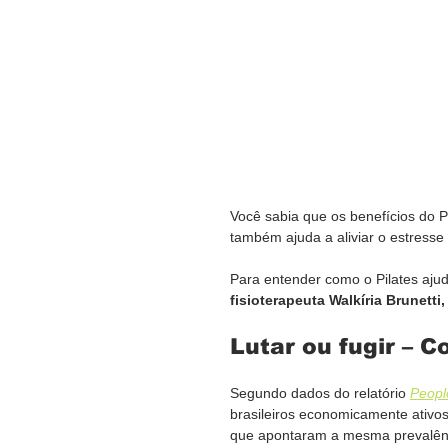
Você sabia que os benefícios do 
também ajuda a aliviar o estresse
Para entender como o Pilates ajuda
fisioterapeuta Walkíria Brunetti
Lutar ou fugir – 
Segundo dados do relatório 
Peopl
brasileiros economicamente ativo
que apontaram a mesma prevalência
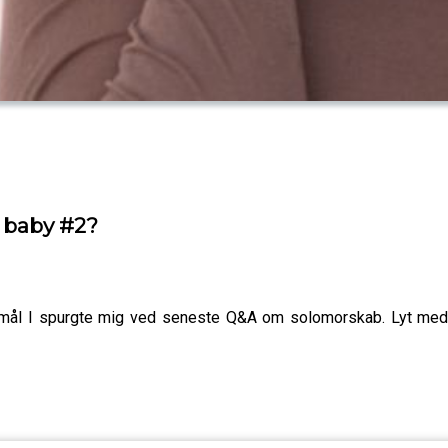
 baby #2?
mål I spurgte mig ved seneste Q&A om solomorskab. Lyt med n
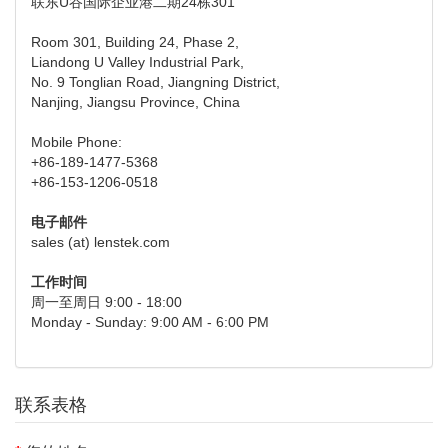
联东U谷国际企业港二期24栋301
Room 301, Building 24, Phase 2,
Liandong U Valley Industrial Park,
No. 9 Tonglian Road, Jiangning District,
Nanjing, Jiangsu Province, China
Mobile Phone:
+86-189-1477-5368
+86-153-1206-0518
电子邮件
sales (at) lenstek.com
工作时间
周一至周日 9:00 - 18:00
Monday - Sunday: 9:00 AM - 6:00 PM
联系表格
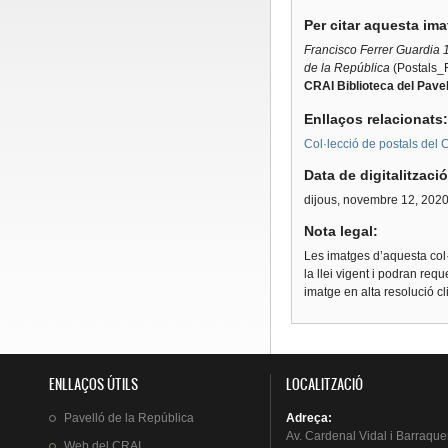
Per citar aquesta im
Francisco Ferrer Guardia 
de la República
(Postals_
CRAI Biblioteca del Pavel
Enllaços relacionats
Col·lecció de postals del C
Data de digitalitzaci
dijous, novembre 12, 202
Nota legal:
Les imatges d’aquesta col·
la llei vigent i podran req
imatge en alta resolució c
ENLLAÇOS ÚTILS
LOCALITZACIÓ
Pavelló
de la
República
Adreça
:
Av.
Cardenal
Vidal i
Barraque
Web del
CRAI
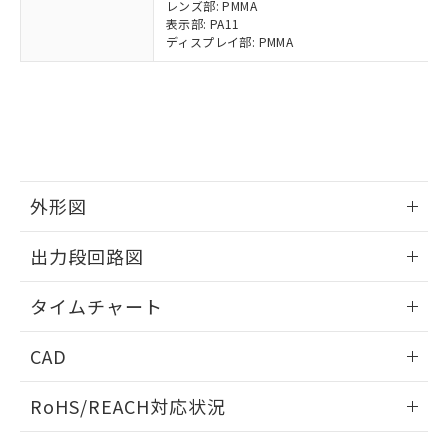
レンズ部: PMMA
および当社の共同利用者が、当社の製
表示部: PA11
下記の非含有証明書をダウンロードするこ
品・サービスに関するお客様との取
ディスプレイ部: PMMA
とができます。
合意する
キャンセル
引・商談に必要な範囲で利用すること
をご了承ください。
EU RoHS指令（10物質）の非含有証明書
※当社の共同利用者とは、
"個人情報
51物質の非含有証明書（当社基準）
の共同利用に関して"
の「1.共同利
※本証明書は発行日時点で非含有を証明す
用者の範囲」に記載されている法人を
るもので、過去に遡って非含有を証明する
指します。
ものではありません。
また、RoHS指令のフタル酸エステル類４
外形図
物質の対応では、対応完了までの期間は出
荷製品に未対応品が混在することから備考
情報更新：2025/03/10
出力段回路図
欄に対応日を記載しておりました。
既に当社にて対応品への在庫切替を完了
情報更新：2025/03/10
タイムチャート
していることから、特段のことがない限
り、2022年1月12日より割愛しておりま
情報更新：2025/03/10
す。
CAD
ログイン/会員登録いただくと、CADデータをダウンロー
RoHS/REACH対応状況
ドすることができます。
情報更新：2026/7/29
◇ ◇ ◇ ◇ ◇ ◇ ◇
(What you should do):
What do the entries above read from the line containing "Nanjing, Jiangsu Province, China" through the line containing "CRAI Biblioteca del Pavel"? Output those lines exactly, both ends included, with the pictures left out.

(Reply to the exercise):
Nanjing, Jiangsu Province, China
Mobile Phone:
+86-189-1477-5368
+86-153-1206-0518
电子邮件
sales (at) lenstek.com
工作时间
周一至周日 9:00 - 18:00
Monday - Sunday: 9:00 AM - 6:00 PM
联系表格
Per citar aquesta im
Francisco Ferrer Guardia 
de la República
(Postals_
CRAI Biblioteca del Pavel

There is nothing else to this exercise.